Younger kids are more likely to need help managing their prospective memory
When my third-grader gets home from school each day, she nearly always bursts in the door, dropping her bag and jacket on the floor. She leaves the front door open, which then reliably causes my blood pressure to tick up as I gripe at her about this little afternoon routine. For all the requests I’ve made that she close the door, hang up her jacket, and maybe even empty her lunch box, she still somehow claims to have forgotten those tasks, which seems absurd in my mind. How could she forget after all my nagging? Apparently quite easily, according to research from The University of Queensland.
The mechanism that, as annoyed parent, seems deficient in these scenarios is known as ‘prospective memory.’ This is the memory that helps us keep track of mundane tasks on a regular basis, and is actually quite unreliable in just about everyone. Adults forget to take out the trash or turn off the lights too, but we’ve simply developed strategies to deal with those lapses in memory. This can be by avoiding having someone around to chastise us for our mistake, or by expecting that we’ll forget something and setting up reminders in advance.
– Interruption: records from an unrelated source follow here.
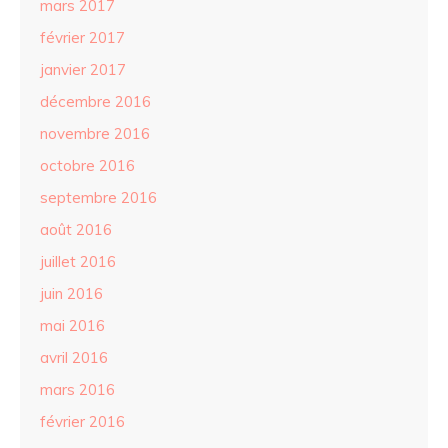
mars 2017
février 2017
janvier 2017
décembre 2016
novembre 2016
octobre 2016
septembre 2016
août 2016
juillet 2016
juin 2016
mai 2016
avril 2016
mars 2016
février 2016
To put it another way, kids prospective memory is no worse than adults, but they just don’t have the to-do lists and calendar reminders that adults do.
Learning their limitations
To test how kids manage their prospective memory, children from age seven to 13 were asked to play a video game that required them to remember on to three things in order to be successful. They were also given the option to set reminders for themselves while playing, theoretically relieving some their burden. While kids of all ages understood that remembering three things would be trickier than one, the younger kids didn’t seem to appreciate how a reminder would help. Only children over nine years old ever set the reminders, meaning all the younger kids were asking a lot more of their memory.
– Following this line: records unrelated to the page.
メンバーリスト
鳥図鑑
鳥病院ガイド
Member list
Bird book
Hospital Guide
These results fit with other studies of children’s memories. While even a three-year-old can understand that remembering one thing is easier than remembering ten, younger kids don’t seem to have a sense of how to work within their cognitive boundaries. Only after age nine are kids more likely to pay extra attention to more difficult sets of information, or take advantage of tools that might reduce the effort needed in the first place.
No more nagging
As many adults have figured out, the easiest way to keep track of things is to work around the limitations of your prospective memory. Being repeatedly told to remember something probably won’t help as much as simply writing a note for yourself. This is in contrast to say, a parent repeatedly nagging a child to remember some particular chore, as all that nagging isn’t going to make the kid’s prospective memory any more effective.
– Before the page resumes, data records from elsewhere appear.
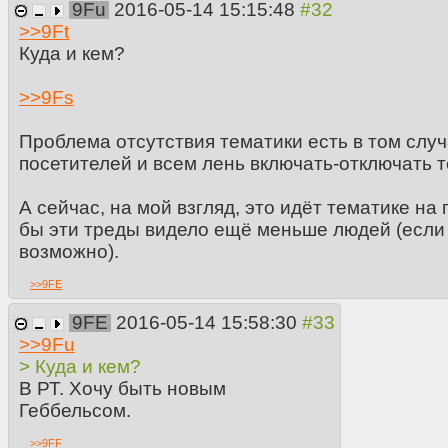
9Fu
2016-05-14 15:15:48
>>
9Ft
Куда и кем?
>>
9Fs
Проблема отсутствия тематики есть в том случ
посетителей и всем лень включать-отключать т
А сейчас, на мой взгляд, это идёт тематике на 
бы эти треды видело ещё меньше людей (если 
возможно).
>>
9FE
9FE
2016-05-14 15:58:30
>>
9Fu
> Куда и кем?
В РТ. Хочу быть новым
Геббельсом.
>>
9FF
Basically, kids can benefit from the same tools and tricks adults use. If a child isn’t quite ready for a phone beeping away with reminders, building other memory aids into their day, like chore checklist on their bedroom door, or placing a lunchbox near their bag, is a good way to put tasks in places where kids will catch them. Over time, these behaviors will hopefully become habitualized enough that they don’t slip through the cracks. Or at least the kid will grow up enough to start writing their own reminders on their hands like the rest of us.